Listed Building – Category B
- Official name: Stewart Avenue, Town Hall and former Carnegie Library including boundary walls and gatepiers
- Designated: 25 November 1980
- Reference no.: LB22397

= Bo'ness Town Hall =

Municipal Building in Bo'ness, Scotland

Bo'ness Town Hall is a municipal building in Stewart Avenue, Bo'ness, Scotland. The structure, which was the meeting place of Bo'ness Burgh Council, is a Category B listed building.

==History==
The first town hall was a building with a clock tower in North Street which was completed in around 1780. It became structurally unstable as a result of mine workings, located just 15 meters below the surface, and partially collapsed in 1885. In the 1890s, in the context of continuing concerns about the structural integrity of the old town hall, the burgh commissioners decided to procure a new building. The site they selected for the proposed new building and surrounding park was occupied by a mansion known as The Manse which was the residence of the minister at Bo'ness Old Kirk.

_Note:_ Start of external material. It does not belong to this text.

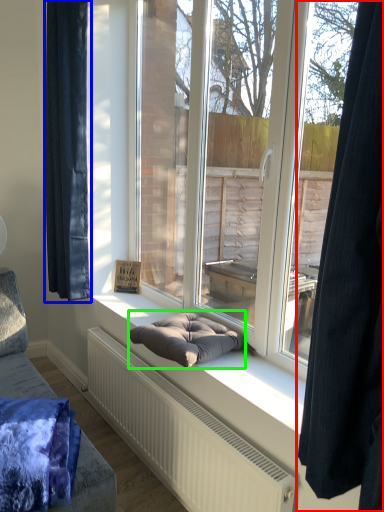 Question: Estimate the real-world distances between objects in this image. Which object is farther from curtain (highlighted by a red box), curtain (highlighted by a blue box) or footrest (highlighted by a green box)?

Choices:
 (A) curtain
 (B) footrest

Answer: (A)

A design completion was held and a tender by George Washington Browne was accepted in October 1902. The Scottish-American industrialist and philanthropist, Andrew Carnegie, offered to pay for the cost of a public library in the building and his contribution was supplemented by a donation from the Common Good Fund.

The new building was designed in the Renaissance style, built in ashlar stone at a cost of £12,000 and was officially opened by the Edinburgh City Librarian, Hew Morrison, on 14 September 1904. The ceremony involved the burial of glass jar, which contained copies of The Scotsman, The Glasgow Herald, The Bo'ness Journal and The Linlithgow Gazette, as well as a list of councillors and a copy of the council minutes: a memorial stone was laid on top of the jar to identify where it had been laid. The design involved an asymmetrical main frontage with nine bays facing onto Stewart Avenue; the central section of three bays, which was recessed, featured a doorway in the left hand bay and Diocletian windows on the first floor. The left hand section curved round to the rear of the building which faced the park and, at roof level, in addition to a balustrade, there were two small clock towers at the east end and a lantern at the west end.

Queen Elizabeth II, accompanied by the Duke of Edinburgh, visited the town hall during a royal tour of Scotland in July 1955. The town hall continued to serve as the headquarters of the burgh council for much of the 20th century but ceased to be local seat of government after the enlarged Falkirk District Council was formed in 1975. The public library relocated to an early 18th-century building, previously known as the West Pier Tavern, on Scotland Street in 1980, and the town hall subsequently functioned mainly as a local events venue, becoming an approved venue for wedding and civil partnership ceremonies.